On sait que cette alliance attira bientôt la France dans une querelle qui lui était étrangère. Battu par la Prusse, écrasé par l’Angleterre, humilié dans sa gloire, compromis dans ses intérêts coloniaux, le cabinet français dut signer enfin cette paix de 1763, qui, sous le rapport continental, remit les choses à peu près sur le pied où elles se trouvaient avant ces grands évènemens. Il n’y manquait que tant de millions engloutis et ces milliers d’hommes tués pour établir la balance politique, hier sur l’alliance de la Prusse, demain sur celle de l’Autriche et l’union du dauphin avec la fille de Marie-Thérèse.
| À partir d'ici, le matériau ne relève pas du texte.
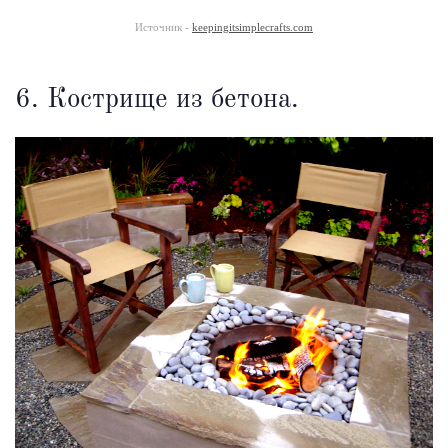
Источник -
keepingitsimplecrafts.com
6. Кострище из бетона.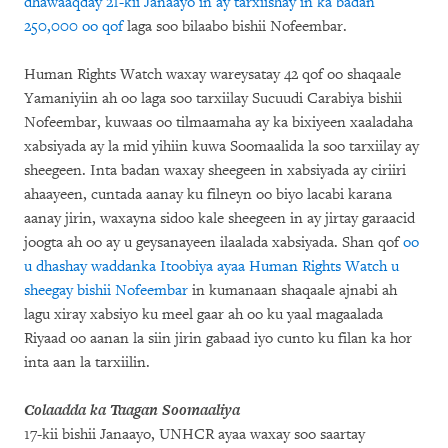
dhawaaqday 21-kii Janaayo in ay tarxiishay in ka badan
250,000 oo qof
laga soo bilaabo bishii Nofeembar.
Human Rights Watch waxay wareysatay 42 qof oo shaqaale
Yamaniyiin ah oo laga soo tarxiilay Sucuudi Carabiya bishii
Nofeembar, kuwaas oo tilmaamaha ay ka bixiyeen xaaladaha
xabsiyada ay la mid yihiin kuwa Soomaalida la soo tarxiilay ay
sheegeen. Inta badan waxay sheegeen in xabsiyada ay ciriiri
ahaayeen, cuntada aanay ku filneyn oo biyo lacabi karana
aanay jirin, waxayna sidoo kale sheegeen in ay jirtay garaacid
joogta ah oo ay u geysanayeen ilaalada xabsiyada. Shan qof
oo
u dhashay waddanka Itoobiya ayaa Human Rights Watch u
sheegay bishii Nofeembar
in kumanaan shaqaale ajnabi ah
lagu xiray xabsiyo ku meel gaar ah oo ku yaal magaalada
Riyaad oo aanan la siin jirin gabaad iyo cunto ku filan ka hor
inta aan la tarxiilin.
Colaadda ka Taagan Soomaaliya
17-kii bishii Janaayo, UNHCR ayaa waxay soo saartay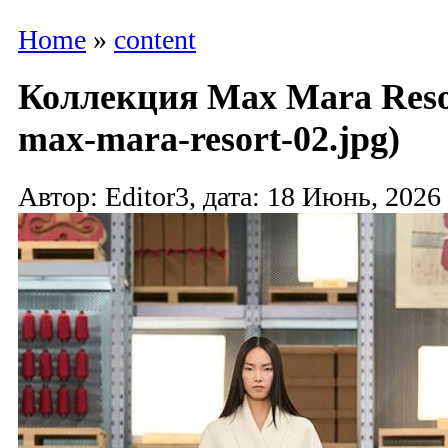
Home
»
content
Коллекция Max Mara Resor
max-mara-resort-02.jpg)
Автор: Editor3, дата: 18 Июнь, 2026 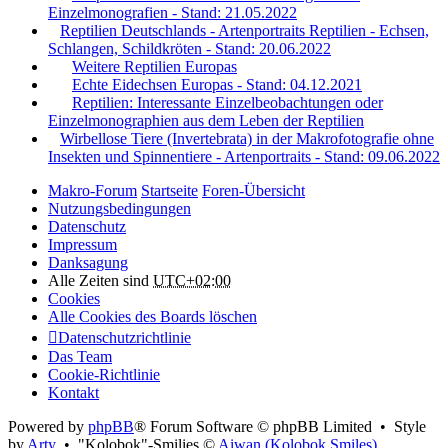
Einzelmonografien - Stand: 21.05.2022
Reptilien Deutschlands - Artenportraits Reptilien - Echsen,
Schlangen, Schildkröten - Stand: 20.06.2022
Weitere Reptilien Europas
Echte Eidechsen Europas - Stand: 04.12.2021
Reptilien: Interessante Einzelbeobachtungen oder
Einzelmonographien aus dem Leben der Reptilien
Wirbellose Tiere (Invertebrata) in der Makrofotografie ohne
Insekten und Spinnentiere - Artenportraits - Stand: 09.06.2022
Makro-Forum
Startseite
Foren-Übersicht
Nutzungsbedingungen
Datenschutz
Impressum
Danksagung
Alle Zeiten sind
UTC+02:00
Cookies
Alle Cookies des Boards löschen
Datenschutzrichtlinie
Das Team
Cookie-Richtlinie
Kontakt
Powered by
phpBB
® Forum Software © phpBB Limited • Style
by
Arty
• "Kolobok"-Smilies ©
Aiwan (Kolobok Smiles)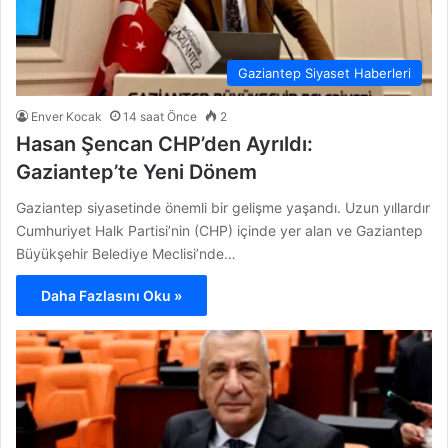
Gaziantep Siyaset Haberleri
Enver Kocak
14 saat Önce
2
Hasan Şencan CHP’den Ayrıldı:
Gaziantep’te Yeni Dönem
Gaziantep siyasetinde önemli bir gelişme yaşandı. Uzun yıllardır
Cumhuriyet Halk Partisi’nin (CHP) içinde yer alan ve Gaziantep
Büyükşehir Belediye Meclisi’nde…
Daha Fazlasını Oku »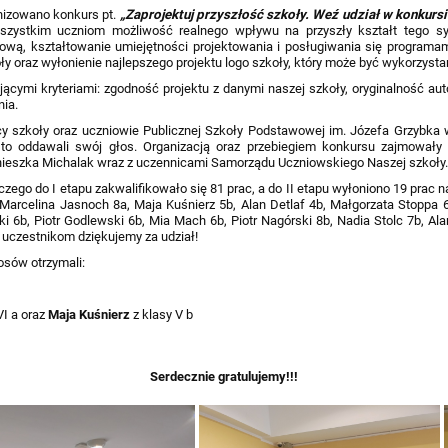
nizowano konkurs pt.
„Zaprojektuj przyszłość szkoły. Weź udział w konkur
szystkim uczniom możliwość realnego wpływu na przyszły kształt tego sy
ową, kształtowanie umiejętności projektowania i posługiwania się programam
oły oraz wyłonienie najlepszego projektu logo szkoły, który może być wykorzys
jącymi kryteriami: zgodność projektu z danymi naszej szkoły, oryginalność a
nia.
icy szkoły oraz uczniowie Publicznej Szkoły Podstawowej im. Józefa Grzybk
 oddawali swój głos. Organizacją oraz przebiegiem konkursu zajmowały 
nieszka Michalak wraz z uczennicami Samorządu Uczniowskiego Naszej szkoły
czego do I etapu zakwalifikowało się 81 prac, a do II etapu wyłoniono 19 prac
arcelina Jasnoch 8a, Maja Kuśnierz 5b, Alan Detlaf 4b, Małgorzata Stoppa 6
6b, Piotr Godlewski 6b, Mia Mach 6b, Piotr Nagórski 8b, Nadia Stolc 7b, Al
 uczestnikom dziękujemy za udział!
osów otrzymali:
VI a oraz
Maja Kuśnierz
z klasy V b
Serdecznie gratulujemy!!!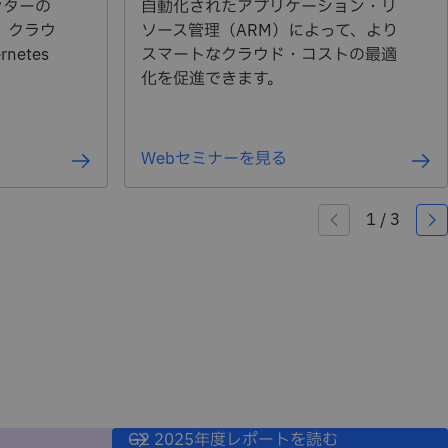
センターの
自動化されたアプリケーション・リ
、クラウ
ソース管理（ARM）によって、より
etes
スマートなクラウド・コストの最適
化を促進できます。
Webセミナーを見る
G2 2025年度レポートを読む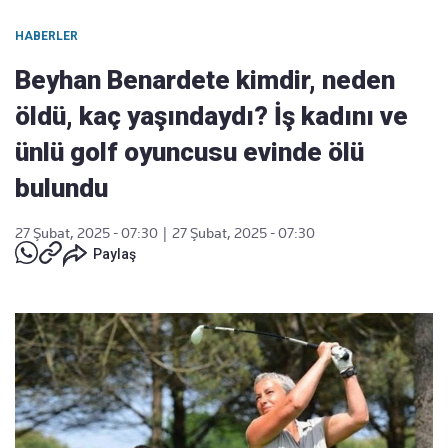
HABERLER
Beyhan Benardete kimdir, neden
öldü, kaç yaşındaydı? İş kadını ve
ünlü golf oyuncusu evinde ölü
bulundu
27 Şubat, 2025 - 07:30
|
27 Şubat, 2025 - 07:30
Paylaş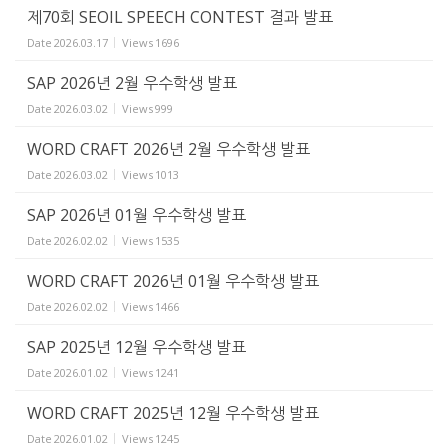
제70회 SEOIL SPEECH CONTEST 결과 발표
Date
2026.03.17
Views
1696
SAP 2026년 2월 우수학생 발표
Date
2026.03.02
Views
999
WORD CRAFT 2026년 2월 우수학생 발표
Date
2026.03.02
Views
1013
SAP 2026년 01월 우수학생 발표
Date
2026.02.02
Views
1535
WORD CRAFT 2026년 01월 우수학생 발표
Date
2026.02.02
Views
1466
SAP 2025년 12월 우수학생 발표
Date
2026.01.02
Views
1241
WORD CRAFT 2025년 12월 우수학생 발표
Date
2026.01.02
Views
1245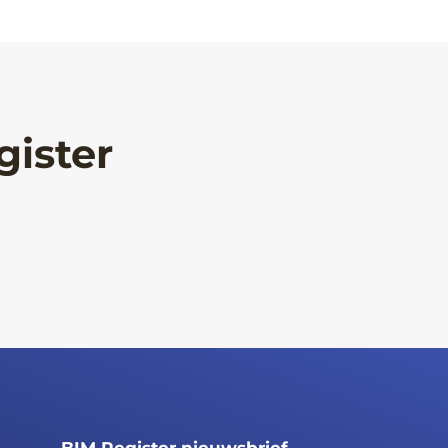
gister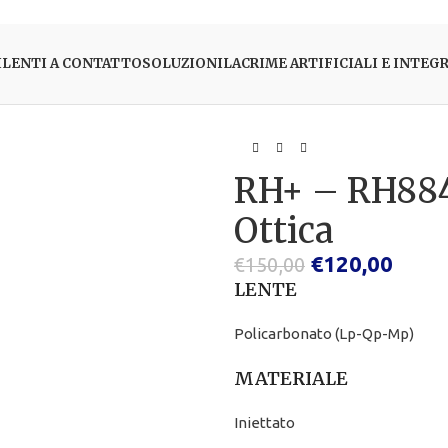
I
LENTI A CONTATTO
SOLUZIONI
LACRIME ARTIFICIALI E INTEG
RH+ – RH884
Ottica
€
120,00
€
150,00
LENTE
Policarbonato (Lp-Qp-Mp)
MATERIALE
Iniettato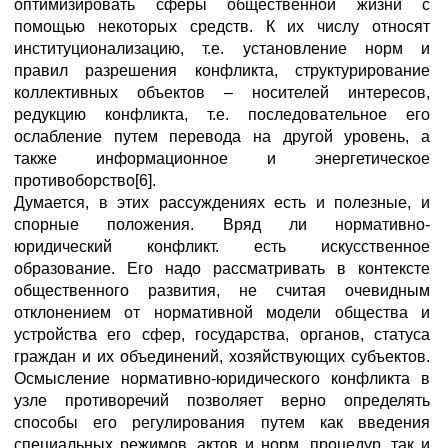
оптимизировать сферы общественной жизни с
помощью некоторых средств. К их числу относят
институционализацию, т.е. установление норм и
правил разрешения конфликта, структурирование
коллективных объектов – носителей интересов,
редукцию конфликта, т.е. последовательное его
ослабление путем перевода на другой уровень, а
также информационное и энергетическое
противоборство[6].
Думается, в этих рассуждениях есть и полезные, и
спорные положения. Вряд ли нормативно-
юридический конфликт. есть искусственное
образование. Его надо рассматривать в контексте
общественного развития, не считая очевидным
отклонением от нормативной модели общества и
устройства его сфер, государства, органов, статуса
граждан и их объединений, хозяйствующих субъектов.
Осмысление нормативно-юридического конфликта в
узле противоречий позволяет верно определять
способы его регулирования путем как введения
специальных режимов, актов и норм, процедур, так и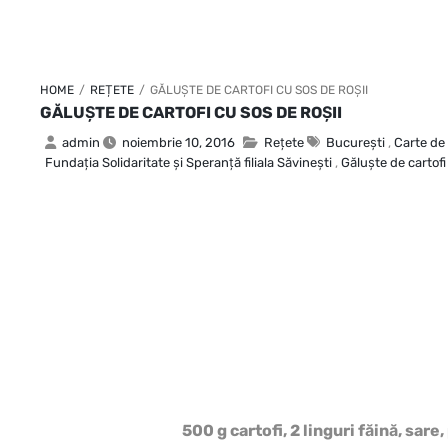
HOME
/
REȚETE
/
GĂLUŞTE DE CARTOFI CU SOS DE ROŞII
GĂLUŞTE DE CARTOFI CU SOS DE ROŞII
admin
noiembrie 10, 2016
Rețete
Bucureşti
,
Carte de
Fundaţia Solidaritate şi Speranţă filiala Săvineşti
,
Găluşte de cartofi
500 g cartofi, 2 linguri făină, sare,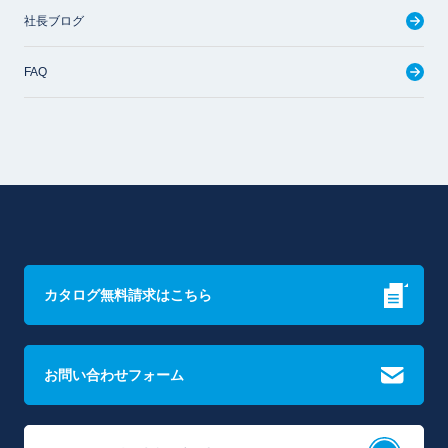
社長ブログ
FAQ
カタログ無料請求はこちら
お問い合わせフォーム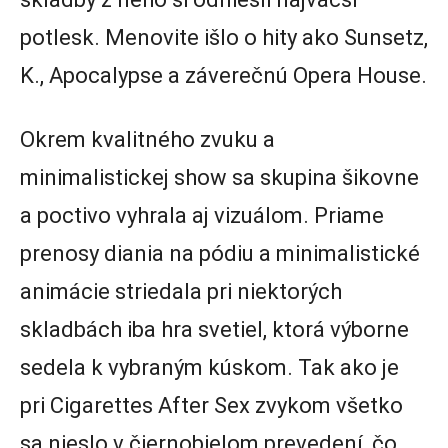
potlesk. Menovite išlo o hity ako Sunsetz,
K., Apocalypse a záverečnú Opera House.
Okrem kvalitného zvuku a
minimalistickej show sa skupina šikovne
a poctivo vyhrala aj vizuálom. Priame
prenosy diania na pódiu a minimalistické
animácie striedala pri niektorých
skladbách iba hra svetiel, ktorá výborne
sedela k vybraným kúskom. Tak ako je
pri Cigarettes After Sex zvykom všetko
sa nieslo v čiernobielom prevedení, čo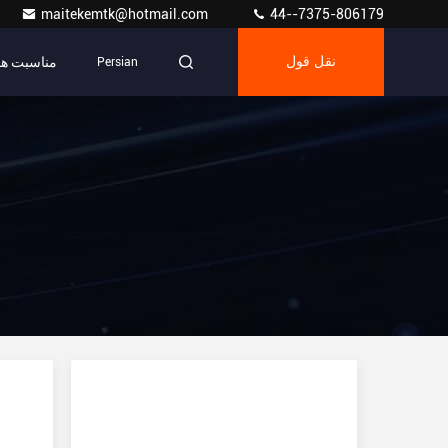
maitekemtk@hotmail.com
44--7375-806179
مناسبت ها
نقل قول
Persian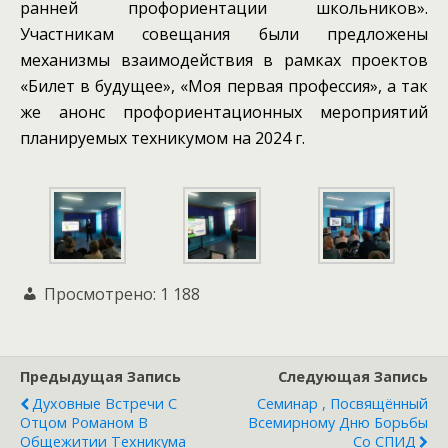
ранней профориентации школьников».
Участникам совещания были предложены
механизмы взаимодействия в рамках проектов
«Билет в будущее», «Моя первая профессия», а так
же анонс профориентационных мероприятий
планируемых техникумом на 2024 г.
Просмотрено:
1 188
Предыдущая Запись
Следующая Запись
Духовные Встречи С
Семинар , Посвящённый
Отцом Романом В
Всемирному Дню Борьбы
Общежитии Техникума
Со СПИД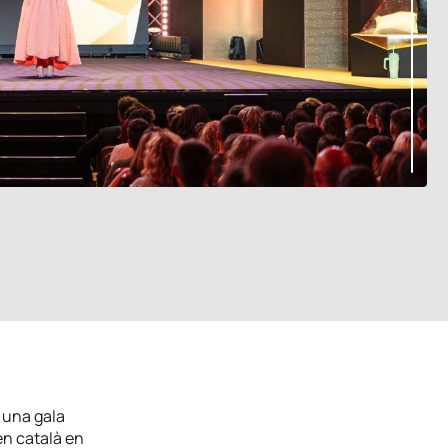
 una gala
en català en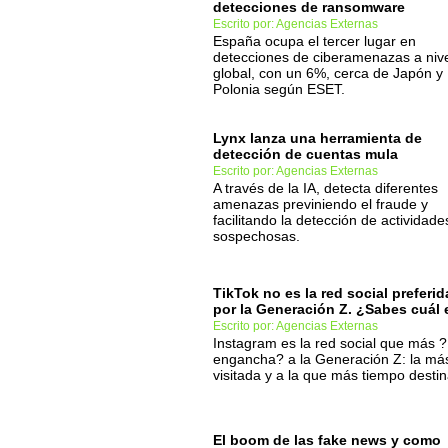
detecciones de ransomware
Escrito por: Agencias Externas
España ocupa el tercer lugar en
detecciones de ciberamenazas a niv
global, con un 6%, cerca de Japón y
Polonia según ESET.
Lynx lanza una herramienta de
detección de cuentas mula
Escrito por: Agencias Externas
A través de la IA, detecta diferentes
amenazas previniendo el fraude y
facilitando la detección de actividade
sospechosas.
TikTok no es la red social preferid
por la Generación Z. ¿Sabes cuál 
Escrito por: Agencias Externas
Instagram es la red social que más ?
engancha? a la Generación Z: la má
visitada y a la que más tiempo destin
El boom de las fake news y como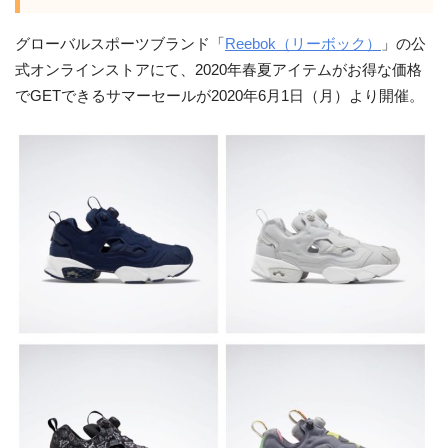
グローバルスポーツブランド「
Reebok（リーボック）
」の公
式オンラインストアにて、2020年春夏アイテムがお得な価格
でGETできるサマーセールが2020年6月1日（月）より開催。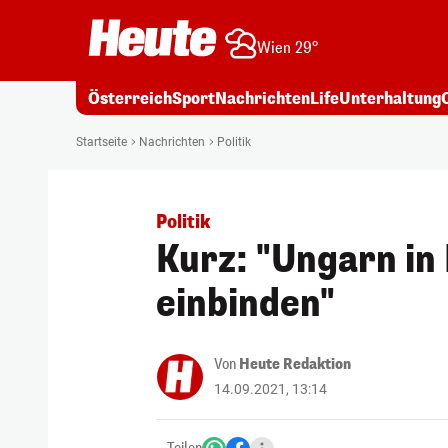
Wien 29°
Österreich
Sport
Nachrichten
Life
Unterhaltung
Startseite
Nachrichten
Politik
Politik
Kurz: "Ungarn in
einbinden"
Von
Heute Redaktion
14.09.2021, 13:14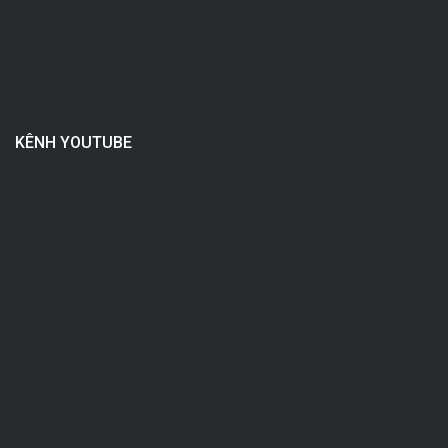
KÊNH YOUTUBE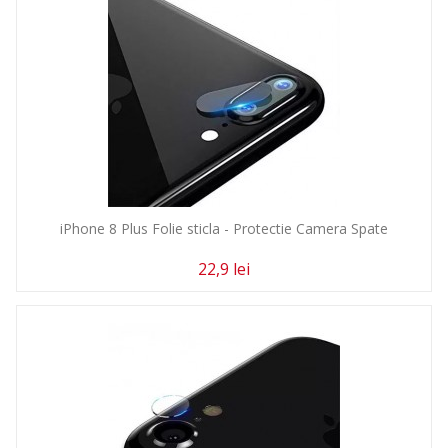
iPhone 8 Plus Folie sticla - Protectie Camera Spate
22,9 lei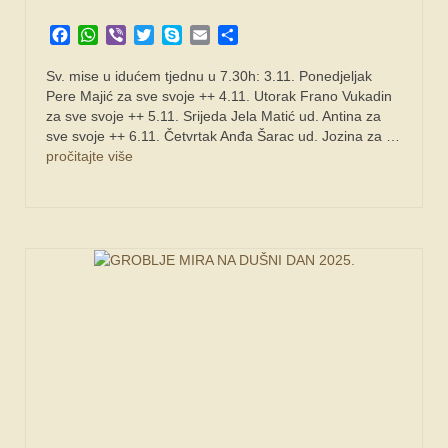
Facebook
WhatsApp
Viber
Twitter
Skype
Email
Share
FORUM
Sv. mise u idućem tjednu u 7.30h: 3.11. Ponedjeljak
Pere Majić za sve svoje ++ 4.11. Utorak Frano Vukadin
za sve svoje ++ 5.11. Srijeda Jela Matić ud. Antina za
sve svoje ++ 6.11. Četvrtak Anđa Šarac ud. Jozina za …
pročitajte više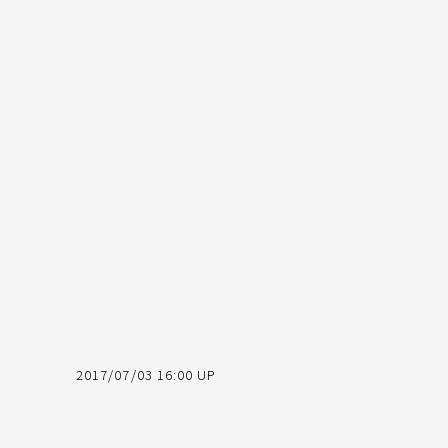
2017/07/03 16:00 UP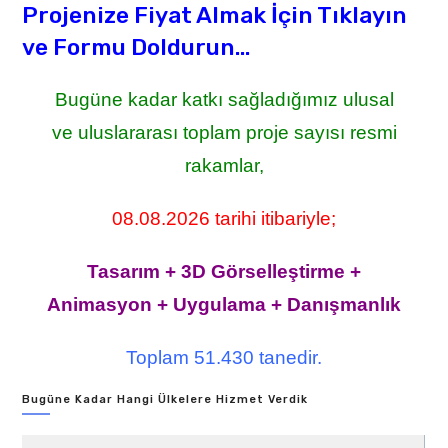
Projenize Fiyat Almak İçin Tıklayın
ve Formu Doldurun...
Bugüne kadar katkı sağladığımız ulusal
ve uluslararası toplam proje sayısı resmi
rakamlar,
08.08.2026 tarihi itibariyle;
Tasarım + 3D Görselleştirme +
Animasyon + Uygulama + Danışmanlık
Toplam 51.430 tanedir.
Bugüne Kadar Hangi Ülkelere Hizmet Verdik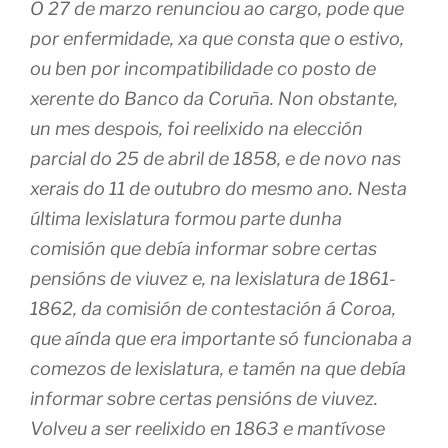
O 27 de marzo renunciou ao cargo, pode que
por enfermidade, xa que consta que o estivo,
ou ben por incompatibilidade co posto de
xerente do Banco da Coruña. Non obstante,
un mes despois, foi reelixido na elección
parcial do 25 de abril de 1858, e de novo nas
xerais do 11 de outubro do mesmo ano. Nesta
última lexislatura formou parte dunha
comisión que debía informar sobre certas
pensións de viuvez e, na lexislatura de 1861-
1862, da comisión de contestación á Coroa,
que aínda que era importante só funcionaba a
comezos de lexislatura, e tamén na que debía
informar sobre certas pensións de viuvez.
Volveu a ser reelixido en 1863 e mantívose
Qu’on me permette de reproduire ici une réflexion que ce sujet m’inspirait il y a quelques années, et de redemander « qui donc avait raison, du duc de Choiseul ou du cardinal de Fleury ? Quand agissait-on d’après les vrais principes de l’équilibre ? Était-ce en 1748, quand on s’appuyait sur Berlin, ou en 1756, lorsqu’on s’appuyait sur Vienne ? En vérité, n’y a-t-il pas de quoi trembler pour la politique, et cette science n’est-elle pas encore plus conjecturale que la médecine ? La France, ainsi livrée à deux systèmes opposés, ne rappelle-t-elle pas le malade traité pour le même mal par les toniques et les débilitans ? »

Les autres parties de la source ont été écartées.